11.9 Finding the Index for Partially Matched Strings
The problem
considered here concerns a large number of string keys that need to
be accessed by full or partial match. Each string is unique, so the
full-match access can easily be handled by a standard hash-table
structure (e.g., java.util.HashMap). The
partial-match access needs to collect all objects that have string
keys starting with a particular substring.
Consider this hash table consisting of keys and values:
"hello" 1
"bye" 2
"hi" 3
The full match for key "hi" retrieves
3, and the partial match against strings starting
with "h" retrieves the collection
{1,3}. Using a hash-table structure for the
partial-match access is expensive because it requires that all keys
be iterated over, and then each key matching the corresponding object
needs to be collated.
Of course, I am considering here a large collection of strings.
Alternatives are not usually necessary for a few (or even a few
thousand) strings. But for large collections, performance-tuning
techniques become necessary.
To tune, look for data structures that quickly match any partial
string. The task is somewhat simpler than the most generic version of
this type of problem because you need to match only the first few
consecutive characters. This means that some sort of tree structure
is probably ideal. Of the structures available from the JDK,
TreeMap looks like it can provide exactly the
required functionality; it gives a minimal baseline and, if the
performance is adequate, there is no more tuning to do. But
TreeMap is 5 to 10 times slower than
HashMap for access and update. The target is to
obtain HashMap access speed for single-key access.
Don't get carried away searching for the perfect
data structure. Thinking laterally, you can consider other
possibilities. If you have the strings in a sorted collection, you
can apply a binary search to find the index of the string that is
greater than or less than the partial string, and then obtain all the
strings (and hence corresponding objects) in between.
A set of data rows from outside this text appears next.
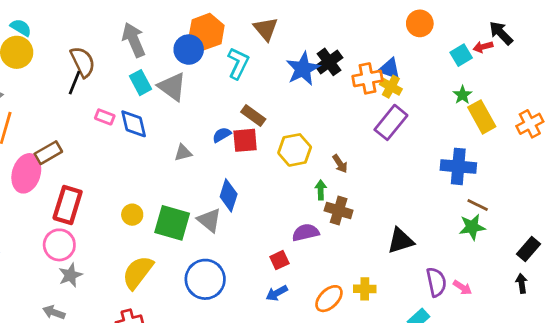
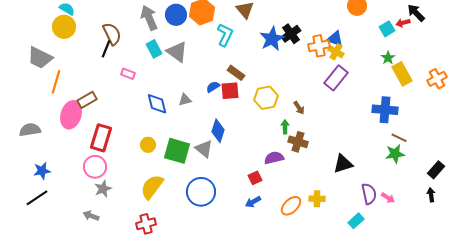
blue circle: (189, 50) -> (176, 15), moved
blue diamond: (134, 124) -> (157, 104), moved

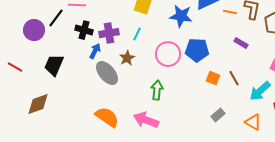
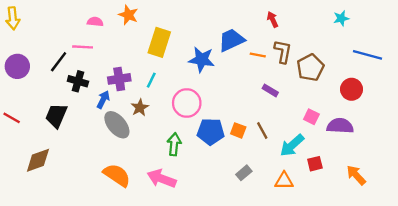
purple circle: (34, 30) -> (17, 66), moved
black cross: (84, 30) -> (78, 81), moved
blue pentagon: (197, 50) -> (211, 132), moved
orange triangle: (253, 122) -> (284, 181), turned -30

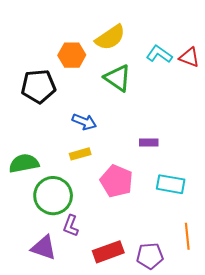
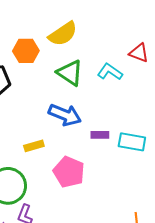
cyan L-shape: (159, 54) -> (110, 72), moved
blue arrow: (84, 122) -> (65, 115), moved, size x1.4
cyan rectangle: (171, 184) -> (132, 142), moved

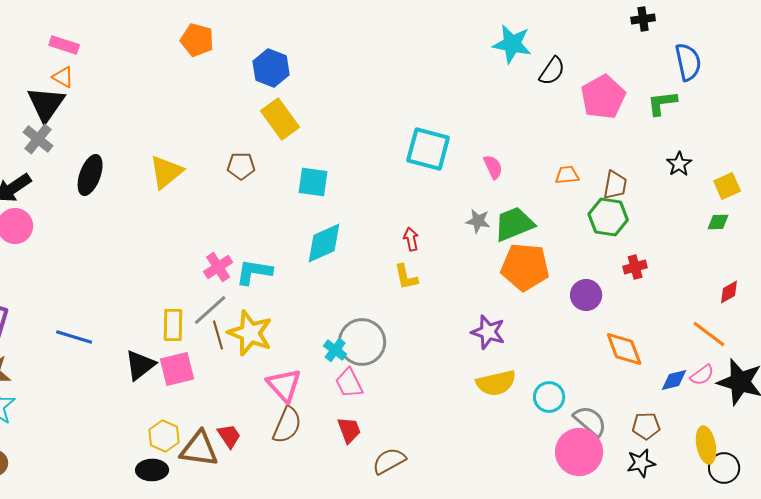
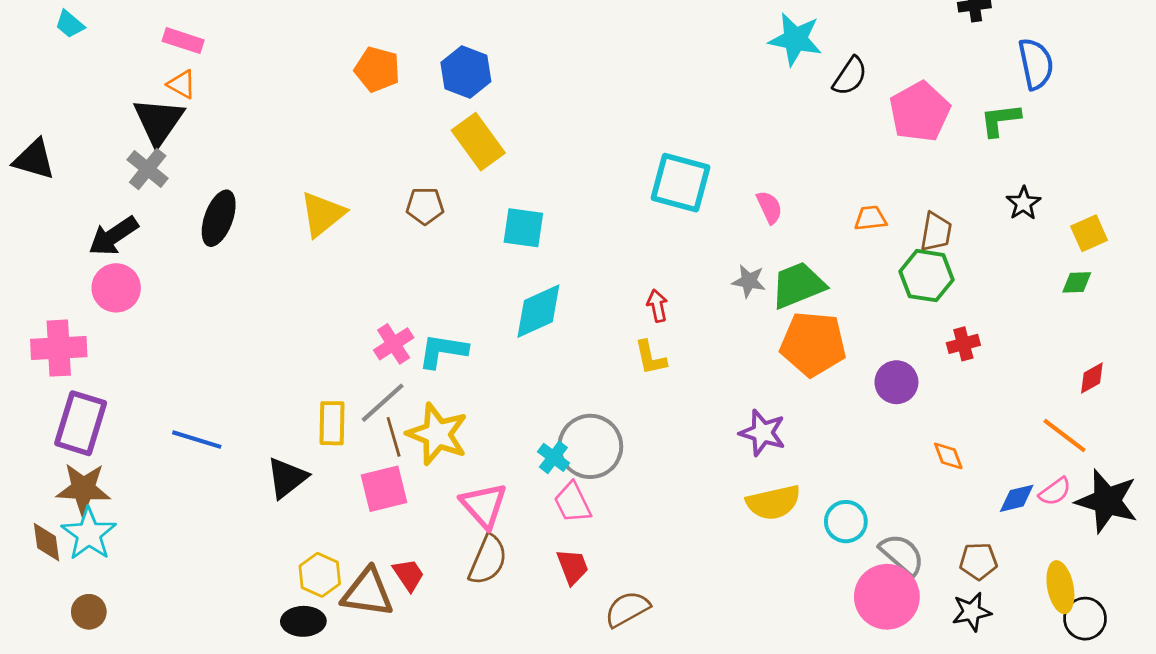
orange pentagon: (197, 40) -> (377, 69), moved
orange diamond: (624, 349) -> (948, 456), size x0.6
pink square: (177, 369) -> (384, 489), moved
More specifically, you can construct a sorted array of keys from the
hash table. Then, if you want to find all strings starting with
"h", you can run a binary search for the strings
"h" and "h\uFFFF". This gives
all the indexes of the band for all the keys that start with
"h". Note that a binary search can return the
index where the string would be even if it is not actually in the
array. (The correct solution actually goes from
"h" inclusive to "i" exclusive,
but this solution will do for strings that don't
include character \uFFFF.)
Having parallel collections can lead to all sorts of problems in
making sure both collections contain the same elements. Solutions
that involve parallel collections should hide all accesses and
updates to the parallel collections through a separate object to
ensure that all
accesses and updates are consistent.
The solution here is suitable mainly when the collections are updated
infrequently, e.g., when they are built once or periodically and read
from often. Here is a class implementing this solution:
package tuning.struct;
import java.util.Hashtable;
import java.util.Enumeration;
public class PartialSearcher
{
Hashtable hash;
String[ ] sortedArray;
public static void main(String args[ ])
{
//Populate a Hashtable with ten strings
Hashtable h = new Hashtable( );
h.put("hello", new Integer(1));
h.put("hell", new Integer(2));
h.put("alpha", new Integer(3));
h.put("bye", new Integer(4));
h.put("hello2", new Integer(5));
h.put("solly", new Integer(6));
h.put("sally", new Integer(7));
h.put("silly", new Integer(8));
h.put("zorro", new Integer(9));
h.put("hi", new Integer(10));
//Create the searching object
PartialSearcher p = new PartialSearcher(h);
//Match against all string keys given by
//the first command line argument
Object[ ] objs = p.match(args[0]);
//And print the matches out
for(int i = 0; i<objs.length; i++)
System.out.println(objs[i]);
}
public PartialSearcher(Hashtable h)
{
hash = h;
createSortedArray( );
}
public Object[ ] match(String s)
{
//find the start and end positions of strings that match the key
int startIdx = binarySearch(sortedArray, s,
0, sortedArray.length-1);
int endIdx = binarySearch(sortedArray, s+ '\uFFFF',
0, sortedArray.length-1);
//and return an array of the matched keys
Object[ ] objs = new Object[endIdx-startIdx];
for (int i = startIdx ; i < endIdx; i++)
objs[i-startIdx] = sortedArray[i];
return objs;
}
public void createSortedArray( )
{
//Create a sorted array of the keys of the hash table
sortedArray = new String[hash.size( )];
Enumeration e = hash.keys( );
for (int i = 0; e.hasMoreElements( ); i++)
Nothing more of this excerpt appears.